En troisième lieu, M. A… conteste l’appréciation portée par le collège des médecins de l’OFII qui est lui est défavorable dans son avis du 16 décembre 2025 et produit à cet effet un avis médical du 1er août 2024 du Dr C… du centre de cardiologie d’Amboise concluant à une oppression thoracique pendant le test d’effort et du Dr D… du 31 janvier 2026, médecin généraliste, concluant à un examen dans les limites de la normale, un certificat du 18 février 2025 du Dr. A. Benjelloun concluant à une discopathie L5-S1, accompagnés de deux certificats médicaux des 1er juillet et 16 octobre 2025 établissant qu’il souffre en raison de son diabète insulino-dépendant d’une lésion de la rétine et d’un œdème maculaire diabétique à l’œil gauche. Toutefois, les problèmes de santé de M. A… ne sont pas contestés, ni par le préfet de Loir-et-Cher, ni par le collège des médecins de l’OFII, mais il ne conteste ni n’apporte pas le moindre élément de nature à établir qu’il ne pourrait pas bénéficier effectivement d’un traitement approprié dans son pays d’origine.

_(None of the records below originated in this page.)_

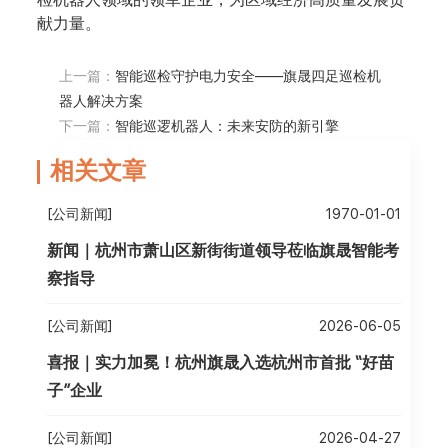
献力量。
上一篇：
智能巡检守护电力安全——旗晟四足巡检机
器人解决方案
下一篇：
智能巡逻机器人：未来安防的新引擎
相关文章
[公司新闻]
1970-01-01
新闻｜杭州市萧山区新街街道领导莅临旗晟智能考
察指导
[公司新闻]
2026-06-05
喜报｜实力加冕！杭州旗晟入选杭州市首批 “好苗
子”企业
[公司新闻]
2026-04-27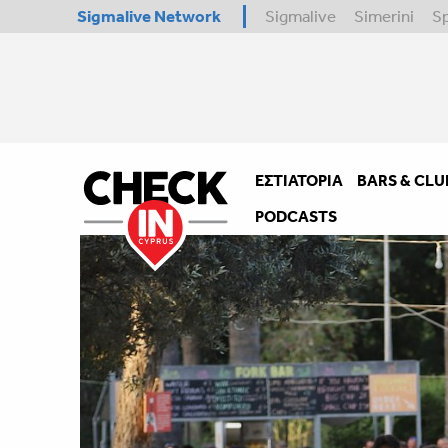
Sigmalive Network
Sigmalive
Simerini
S
ΕΣΤΙΑΤΌΡΙΑ
BARS & CLU
PODCASTS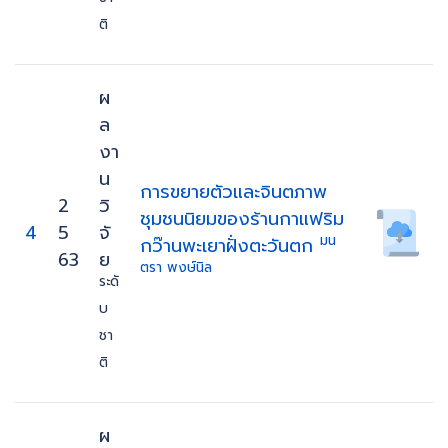
ติ
ผ
ล
งา
น
การขยายตัวและจินตภาพ
2
วิ
ชุมชนนิยมของร้านกาแฟริม
4
5
จั
มน
กว๊านพะเยาฝั่งตะวันตก
63
ย
ตรา พงษ์นิล
ระดั
บ
ชา
ติ
ผ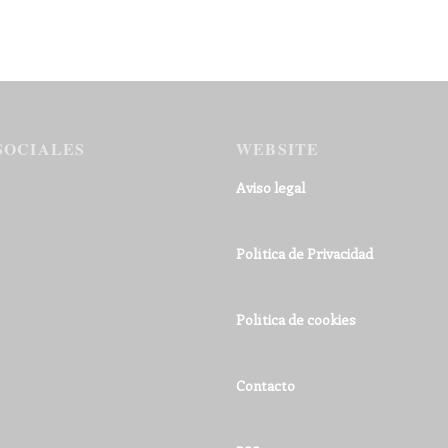
SOCIALES
WEBSITE
Aviso legal
Política de Privacidad
Política de cookies
Contacto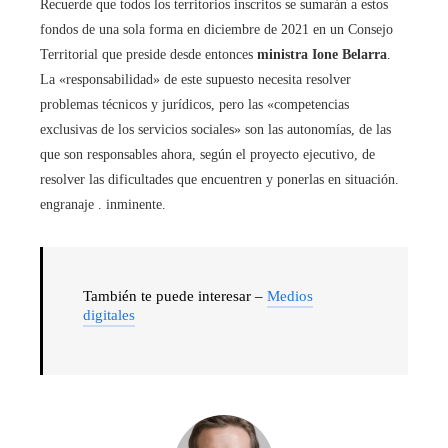
Recuerde que todos los territorios inscritos se sumarán a estos
fondos de una sola forma en diciembre de 2021 en un Consejo
Territorial que preside desde entonces
ministra Ione Belarra
.
La «responsabilidad» de este supuesto necesita resolver
problemas técnicos y jurídicos, pero las «competencias
exclusivas de los servicios sociales» son las autonomías, de las
que son responsables ahora, según el proyecto ejecutivo, de
resolver las dificultades que encuentren y ponerlas en situación.
engranaje . inminente.
También te puede interesar –
Medios
digitales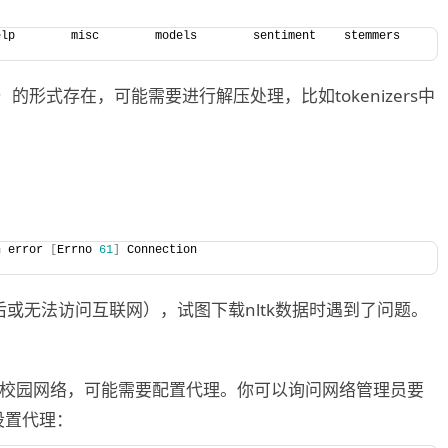
p        misc        models        sentiment    stemmers    
的形式存在，可能需要进行解压处理，比如tokenizers中
n error 
[
Errno 
61
]
 Connection
或无法访问互联网），试图下载nltk数据时遇到了问题。
校园网络，可能需要配置代理。你可以询问网络管理员要
设置代理：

Ce moyen qui n’est assorti d’aucun fait susceptible de venir à son soutien ni de précisions doit dès lors être écarté.
En quatrième et dernier lieu, aux termes de l’article 3 de la convention européenne de sauvegarde des droits de l’homme et des libertés fondamentales : « Nul ne peut être soumis à la torture ni à des peines ou des traitements inhumains ou dégradants ». L’article L. 721-4 du code de l’entrée et du séjour des étrangers et du droit d’asile dispose : « Un étranger ne peut être éloigné à destination d’un pays s’il établit que sa vie ou sa liberté y sont menacées ou qu’il y est exposé à des traitements contraires aux stipulations de l’article 3 de la Convention européenne de sauvegarde des droits de l’homme et des libertés fondamentales du 4 novembre 1950. ». Si M. A… soutient souffrir de problèmes cardiaques et d’un œdème maculaire, il n’apporte cependant pas le moindre élément au soutien de ce moyen de nature à établir, au moins par un commencement de preuves, qu’il risquerait d’être soumis à un traitement dégradant ou inhumain en cas de retour en Angola en raison de défaut de prise en charge médicale. Aussi ce moyen qui n’est ni assorti de précision, ni de pièces en ce sens doit-il aussi être écarté.
Il résulte de tout ce qui précède que les conclusions à fin d’annulation présentées par M. A… doivent être rejetées sur le fondement des dispositions précitées de l’article R. 222-1, 7° du code de justice administrative.
Sur les frais liés au litige :
Les dispositions de l’article L. 761-1 du code de justice administrative font obstacle à ce que soit mis à la charge de l’État, qui n’est pas la partie perdante dans la présente instance, la somme demandée par M. A… au titre des frais exposés par lui et non compris dans les dépens.
O R D O N N E :
Article 1er : La requête de M. A… est rejetée.
Article 2 : La présente ordonnance sera notifiée à M. B… A….
Copie en sera adressée pour information au préfet de Loir-et-Cher.
Fait à Orléans, le 27 mai 2026.
Le président de la 5e Chambre,
Samuel DELIANCOURT
La République mande et ordonne au préfet de Loir-et-Cher en ce qui le concerne ou à tous commissaires de justice à ce requis en ce qui concerne les voies de droit commun contre les parties privées, de pourvoir à l’exécution de la présente décision.